Tuesday, April 24, 2012

Google and Oracle Still Battle Over Patents

Story first appeared in Information Week.

Oracle and Google continued to battle Monday over the proper use of application programming interfaces (APIs) during their ongoing court battle in California, while their lawyers sparred over other aspects of software development.

Attorneys for Oracle and Google spent their weekend drafting briefs for the Judge about whether or not the 37 Android APIs at issue in Oracle's patent and copyright infringement lawsuit against Google qualify for copyright protection.

The judge on Thursday asked the two sides to submit arguments on the matter and said he and not the jury will decide on the issue of API copyrightability. This improves Google's position: Trusting the decision to the jury, a group without deep technical or legal expertise, would be more of a gamble.

But not everything went Google's way: Oracle said in a separate filing that it had received notification from the U.S. Patent and Trademark Office that a patent previously deemed invalid has been accepted. This allows Oracle to assert infringement on three of its patents instead of two. Google can still challenge the revived patent, and that's almost certain to happen. The patent claims will be decided at a later stage in the trial, which is scheduled to continue into June.

In court on Monday, the current CTO of Square and a former Android engineer, testified. An Oracle expert witness, a Stanford University computer science professor, continued the ongoing discussion of APIs, to the dismay of the jury. Google's head of Android, spoke briefly, until time ran out. He is expected to return to continue his testimony on Tuesday, along with the Google executive chairman.

In its April 22 copyright liability brief, Google attacks the core of Oracle's copyright claim. Oracle, unsurprisingly, defends its claim in its own filing.

Both Google and Oracle acknowledge that the structure, sequence, and organization of APIs could be a part of a valid patent claim, but are not in and of themselves patent-eligible subject matter: processes, machines, manufactured items, and arrangements of things.

Google argues that the structure, sequence, and organization of APIs cannot be the exclusive test for a copyright claim.

As a thought experiment, Google's lawyers propose that Google could create a set of APIs identical in structure, sequence, and organization to the APIs claimed by Oracle but that did different things. For example, a variant of a Java calculation method could ignore input values and always returns zero.

Based on this, Google's filing asserts, the true premise of Oracle's claim is that the Google APIs do the same thing that the Oracle APIs do--that the Google APIs perform the same functions as the Oracle APIs.

Copyright claims don't cover the functional nature of a work, as patents do. They cover the fixed form of a work.

Google's filing also argues that Oracle's copyright must cover the work as a whole, the Java platform, rather than excerpted portions of it.

Oracle asserts that the Java platform as a whole is not the copyrighted work.

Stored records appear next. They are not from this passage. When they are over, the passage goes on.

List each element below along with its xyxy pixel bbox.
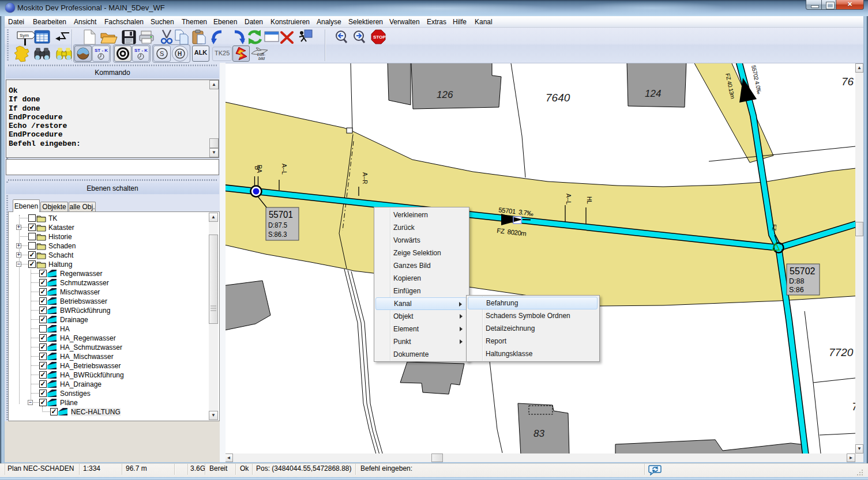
svg-text:A--L: A--L (281, 164, 287, 175)
svg-text:bild: bild (258, 56, 265, 61)
svg-text:HL: HL (586, 196, 592, 204)
svg-text:7720: 7720 (829, 346, 854, 358)
svg-text:H: H (178, 51, 182, 57)
svg-text:S:86.3: S:86.3 (268, 230, 287, 239)
svg-text:55702: 55702 (790, 266, 816, 276)
svg-text:Sym: Sym (20, 33, 29, 38)
svg-text:126: 126 (437, 89, 453, 100)
svg-text:STOP: STOP (373, 35, 386, 40)
svg-text:A--R: A--R (362, 172, 368, 184)
svg-text:D:87.5: D:87.5 (268, 221, 287, 229)
svg-text:Luft-: Luft- (257, 52, 266, 56)
svg-text:83: 83 (533, 428, 544, 439)
svg-text:FZ: FZ (771, 224, 777, 231)
svg-text:76: 76 (841, 75, 854, 88)
svg-text:S:86: S:86 (789, 286, 804, 294)
svg-text:S: S (160, 50, 164, 57)
svg-text:D:88: D:88 (789, 277, 804, 285)
svg-text:B: B (254, 166, 260, 170)
svg-text:ST - K: ST - K (134, 48, 148, 53)
svg-text:124: 124 (645, 88, 661, 99)
svg-text:55701: 55701 (269, 210, 293, 220)
svg-text:A--L: A--L (565, 194, 572, 205)
svg-text:7640: 7640 (546, 92, 570, 104)
svg-text:ST - K: ST - K (95, 48, 108, 53)
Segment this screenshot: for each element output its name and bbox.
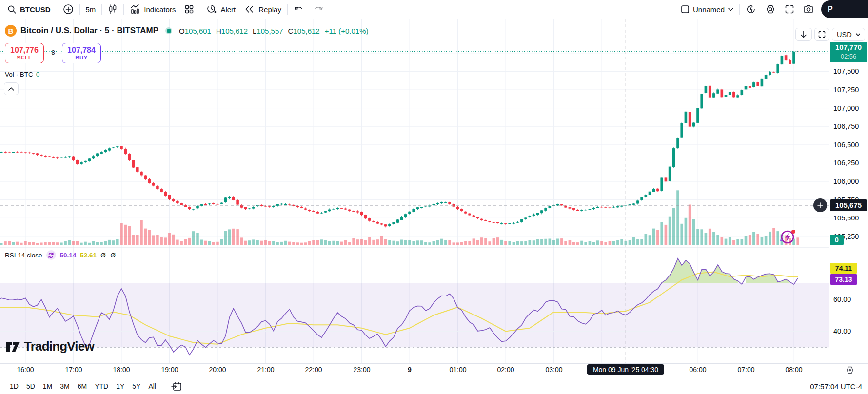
compare-add-symbol-button[interactable] [59,2,78,17]
close-value: 105,612 [293,27,319,35]
settings-button[interactable] [761,2,780,17]
separator [101,4,102,15]
range-button-1m[interactable]: 1M [39,381,56,392]
chart-area[interactable]: 107,500107,250107,000106,750106,500106,2… [0,19,868,375]
market-status-icon[interactable] [165,27,172,34]
price-tick-label: 107,500 [833,66,859,77]
range-button-1d[interactable]: 1D [6,381,22,392]
time-tick-label: 22:00 [305,366,322,374]
change-value: +11 (+0.01%) [325,27,369,35]
camera-icon [803,4,814,14]
go-to-date-button[interactable] [168,380,185,392]
interval-label: 5m [86,5,96,14]
indicators-button[interactable]: Indicators [125,2,180,17]
range-button-5d[interactable]: 5D [22,381,39,392]
chevron-up-icon [8,87,15,91]
date-range-switcher: 1D5D1M3M6MYTD1Y5YAll [6,381,160,392]
bar-countdown: 02:56 [830,53,867,60]
separator [287,4,288,15]
collapse-pane-button[interactable] [4,82,19,95]
range-button-all[interactable]: All [144,381,160,392]
separator [57,4,57,15]
range-button-ytd[interactable]: YTD [91,381,112,392]
time-tick-label: 9 [408,366,412,374]
fullscreen-brackets-icon [785,4,794,14]
fullscreen-button[interactable] [780,2,799,17]
chevron-down-icon [728,8,733,11]
indicator-templates-button[interactable] [180,2,198,17]
alert-clock-icon [206,4,217,15]
separator [200,4,200,15]
replay-button[interactable]: Replay [240,2,286,17]
rsi-legend: RSI 14 close 50.14 52.61 Ø Ø [5,250,117,260]
arrow-down-icon [800,31,807,39]
rsi-tick-label: 60.00 [833,294,851,305]
chevron-down-icon [856,33,860,36]
sell-price: 107,776 [10,46,39,55]
separator [739,4,740,15]
symbol-name: BTCUSD [20,5,51,14]
redo-button[interactable] [309,2,328,17]
time-tick-label: 23:00 [353,366,370,374]
alert-button[interactable]: Alert [202,2,240,17]
price-axis[interactable]: 107,500107,250107,000106,750106,500106,2… [829,19,868,375]
volume-label: Vol · BTC [5,71,33,78]
range-button-5y[interactable]: 5Y [128,381,144,392]
rsi-title[interactable]: RSI 14 close [5,252,42,259]
interval-button[interactable]: 5m [81,2,100,17]
price-tick-label: 107,000 [833,103,859,114]
chart-style-button[interactable] [103,2,122,17]
volume-value: 0 [36,71,40,78]
layout-menu-button[interactable]: Unnamed [676,2,738,17]
time-tick-label: 03:00 [545,366,562,374]
rsi-ma-value: 52.61 [80,252,97,259]
low-value: 105,557 [256,27,283,35]
redo-icon [313,5,324,14]
time-tick-label: 02:00 [497,366,514,374]
rsi-extra-values: Ø Ø [100,252,117,259]
add-alert-plus-button[interactable] [813,198,827,212]
maximize-pane-button[interactable] [814,28,829,41]
time-tick-label: 08:00 [785,366,802,374]
high-label: H [216,27,221,35]
current-price-label: 107,770 02:56 [830,42,867,62]
buy-button[interactable]: 107,784 BUY [62,43,101,63]
symbol-title[interactable]: Bitcoin / U.S. Dollar · 5 · BITSTAMP [20,26,158,36]
screenshot-button[interactable] [799,2,818,17]
separator [79,4,80,15]
price-tick-label: 106,000 [833,176,859,187]
currency-label: USD [837,31,852,39]
axis-settings-icon[interactable] [846,366,854,374]
price-tick-label: 106,750 [833,121,859,132]
buy-price: 107,784 [67,46,96,55]
layout-name: Unnamed [693,5,725,14]
undo-icon [294,5,304,14]
search-icon [7,5,17,14]
time-axis[interactable]: Mon 09 Jun '25 04:30 16:0017:0018:0019:0… [0,363,868,376]
top-toolbar: BTCUSD 5m Indicators [0,0,868,19]
open-label: O [179,27,185,35]
rsi-swap-icon [46,250,56,260]
calendar-arrow-icon [171,381,182,391]
settings-hexagon-icon [765,4,776,15]
boost-promo-icon[interactable] [778,227,798,246]
grid-templates-icon [184,4,194,14]
user-avatar[interactable]: P [821,0,868,18]
currency-selector[interactable]: USD [832,28,865,41]
clock-timezone-button[interactable]: 07:57:04 UTC-4 [810,382,862,391]
sell-button[interactable]: 107,776 SELL [5,43,44,63]
chart-canvas[interactable] [0,19,829,364]
quick-actions-button[interactable] [741,2,761,17]
separator [123,4,124,15]
indicators-icon [130,4,140,15]
current-price-value: 107,770 [830,42,867,53]
range-button-6m[interactable]: 6M [74,381,91,392]
range-button-3m[interactable]: 3M [56,381,73,392]
scroll-to-recent-button[interactable] [795,28,812,41]
range-button-1y[interactable]: 1Y [112,381,128,392]
maximize-icon [818,31,826,38]
undo-button[interactable] [289,2,309,17]
symbol-search-button[interactable]: BTCUSD [3,2,55,17]
layout-square-icon [681,5,690,14]
tradingview-logo[interactable]: TradingView [6,339,94,354]
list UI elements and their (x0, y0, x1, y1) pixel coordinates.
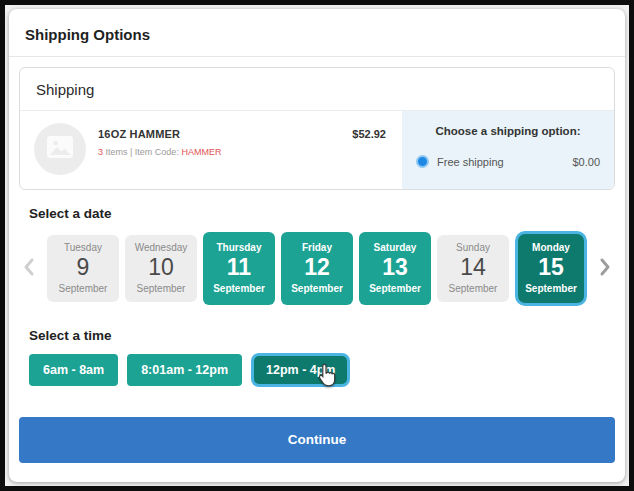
product-name: 16OZ HAMMER (98, 128, 221, 140)
shipping-section-title: Shipping (20, 68, 614, 111)
product-price: $52.92 (352, 123, 402, 175)
date-carousel-track: Tuesday 9 September Wednesday 10 Septemb… (47, 231, 587, 306)
date-card-thursday-11[interactable]: Thursday 11 September (203, 232, 275, 305)
time-slot-row: 6am - 8am 8:01am - 12pm 12pm - 4pm (9, 343, 625, 387)
time-slot-button[interactable]: 12pm - 4pm (251, 353, 350, 387)
date-card-daynumber: 11 (203, 254, 275, 282)
time-slot-button[interactable]: 8:01am - 12pm (127, 354, 242, 386)
shipping-option-free-shipping[interactable]: Free shipping $0.00 (416, 155, 600, 168)
date-card-month: September (359, 283, 431, 294)
shipping-summary-card: Shipping 16OZ HAMMER (19, 67, 615, 190)
time-slot-label: 6am - 8am (43, 363, 104, 377)
date-card-weekday: Tuesday (47, 242, 119, 253)
shipping-options-modal: Shipping Options Shipping (9, 9, 625, 482)
date-card-daynumber: 10 (125, 254, 197, 282)
radio-selected-icon[interactable] (416, 155, 429, 168)
date-card-weekday: Friday (281, 242, 353, 253)
shipping-option-heading: Choose a shipping option: (416, 125, 600, 137)
shipping-option-panel: Choose a shipping option: Free shipping … (402, 111, 614, 189)
date-card-weekday: Saturday (359, 242, 431, 253)
select-date-heading: Select a date (29, 206, 605, 221)
date-card-month: September (47, 283, 119, 294)
chevron-right-icon (599, 257, 611, 280)
product-meta: 3 Items | Item Code: HAMMER (98, 147, 221, 157)
date-card-friday-12[interactable]: Friday 12 September (281, 232, 353, 305)
time-slot-label: 12pm - 4pm (266, 363, 335, 377)
date-card-weekday: Wednesday (125, 242, 197, 253)
date-card-sunday-14[interactable]: Sunday 14 September (437, 235, 509, 302)
date-card-month: September (518, 283, 584, 294)
date-carousel: Tuesday 9 September Wednesday 10 Septemb… (9, 221, 625, 306)
product-info: 16OZ HAMMER 3 Items | Item Code: HAMMER (98, 123, 221, 175)
date-card-daynumber: 12 (281, 254, 353, 282)
shipping-option-price: $0.00 (572, 156, 600, 168)
date-card-daynumber: 15 (518, 254, 584, 282)
stage-background: Shipping Options Shipping (5, 5, 629, 486)
select-time-heading: Select a time (29, 328, 605, 343)
chevron-left-icon (23, 257, 35, 280)
time-slot-label: 8:01am - 12pm (141, 363, 228, 377)
date-card-month: September (281, 283, 353, 294)
date-card-daynumber: 13 (359, 254, 431, 282)
date-card-month: September (125, 283, 197, 294)
next-dates-button[interactable] (593, 257, 617, 280)
date-card-weekday: Monday (518, 242, 584, 253)
product-item-code: HAMMER (181, 147, 221, 157)
date-card-monday-15[interactable]: Monday 15 September (515, 231, 587, 306)
product-meta-separator: Items | Item Code: (103, 147, 181, 157)
date-card-weekday: Thursday (203, 242, 275, 253)
date-card-saturday-13[interactable]: Saturday 13 September (359, 232, 431, 305)
shipping-option-label: Free shipping (437, 156, 504, 168)
product-details: 16OZ HAMMER 3 Items | Item Code: HAMMER … (20, 111, 402, 189)
product-image-placeholder (34, 123, 86, 175)
date-card-wednesday-10[interactable]: Wednesday 10 September (125, 235, 197, 302)
date-card-month: September (437, 283, 509, 294)
date-card-daynumber: 9 (47, 254, 119, 282)
date-card-weekday: Sunday (437, 242, 509, 253)
time-slot-button[interactable]: 6am - 8am (29, 354, 118, 386)
date-card-daynumber: 14 (437, 254, 509, 282)
date-card-month: September (203, 283, 275, 294)
page-title: Shipping Options (9, 9, 625, 57)
date-card-tuesday-9[interactable]: Tuesday 9 September (47, 235, 119, 302)
photo-icon (47, 136, 73, 162)
product-row: 16OZ HAMMER 3 Items | Item Code: HAMMER … (20, 111, 614, 189)
prev-dates-button[interactable] (17, 257, 41, 280)
continue-button[interactable]: Continue (19, 417, 615, 463)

The separate creations in J2SE are the copyrighted works at issue, not the entire platform. With a smaller work at issue, Google's alleged infringement becomes much larger. If the court accepts Google's position, Google will be better able to assert fair use as a defense against Oracle's copyright claim. One of the tests to qualify for fair use is the amount of the work that has been copied--copying only a small portion of a work tends to be seen as fair use. Under the definition that Google proposes, the overlap between Android and Java is trivial when compared to the 15 million lines of code that constitute the Java platform.

The amount of code at issue becomes smaller still with the exclusion of those aspects of the APIs that are functional and necessary for compatibility, Google's filing argues.

Any alternative implementations of these methods and field (and packages) must replicate that specific grouping in order to be compatible with the original implementation.

The two sides agree that the 37 APIs include external references but disagree on the significance of that. Presumably such linkage could weaken the the copyrightability of the Java APIs by blurring the boundaries that define the copyrighted work.

Google states flatly that, the implementations of the Sun compiled lines in the 37 APIs are not self-contained.

After noting that six of the 37 APIs reference the external package java.math, Oracle's filing states, the APIs that Android copied are well-contained.